- **What this task involves**: The answer should consist of each line from the data below that includes "repositories".
═════ Data supplied ═════
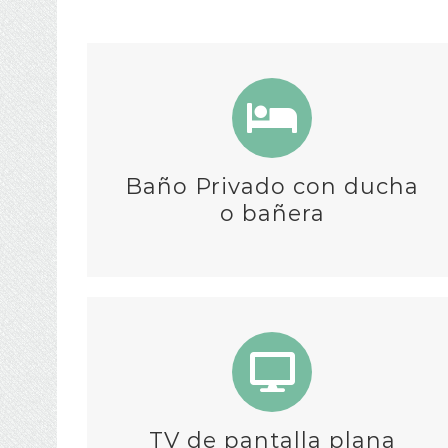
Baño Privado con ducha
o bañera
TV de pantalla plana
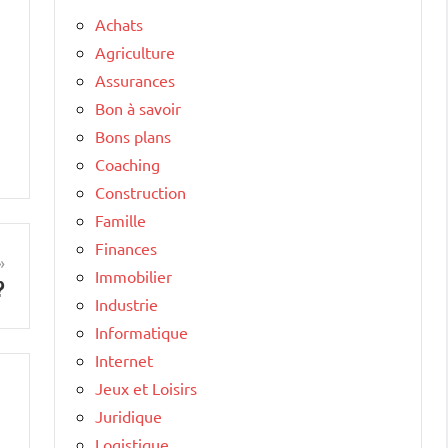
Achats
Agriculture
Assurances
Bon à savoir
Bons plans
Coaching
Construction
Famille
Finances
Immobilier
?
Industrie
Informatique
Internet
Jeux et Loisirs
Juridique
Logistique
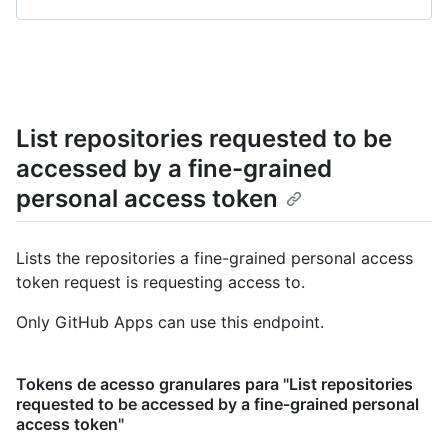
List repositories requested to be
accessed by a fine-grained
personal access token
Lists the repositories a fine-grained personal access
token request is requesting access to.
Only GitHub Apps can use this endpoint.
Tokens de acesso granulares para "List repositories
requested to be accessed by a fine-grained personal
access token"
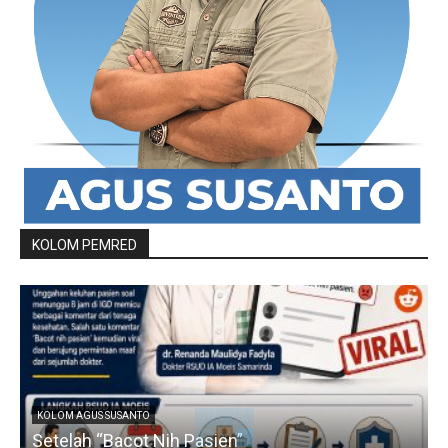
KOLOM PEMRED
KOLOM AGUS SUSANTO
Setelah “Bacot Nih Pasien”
═════
═════ Data supplied ═════
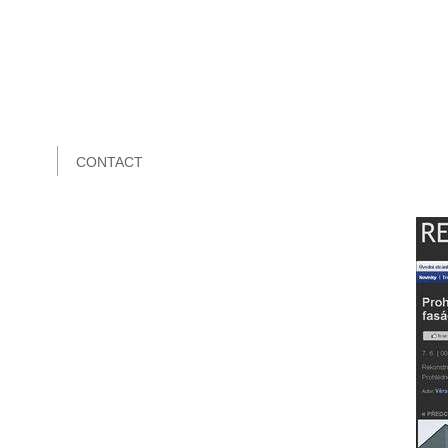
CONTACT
═════
═════ Data supplied ═════
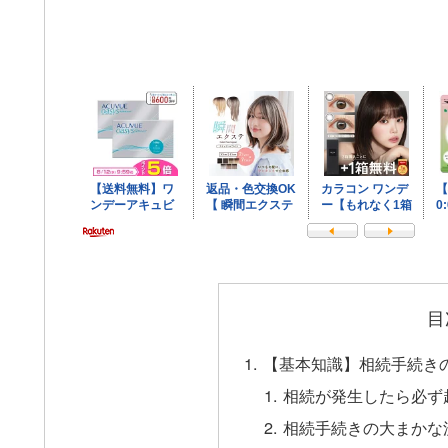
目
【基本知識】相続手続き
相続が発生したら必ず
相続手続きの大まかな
═════
- **Reply**:
List repositories requested to be
Lists the repositories a fine-grained personal access
Tokens de acesso granulares para "List repositories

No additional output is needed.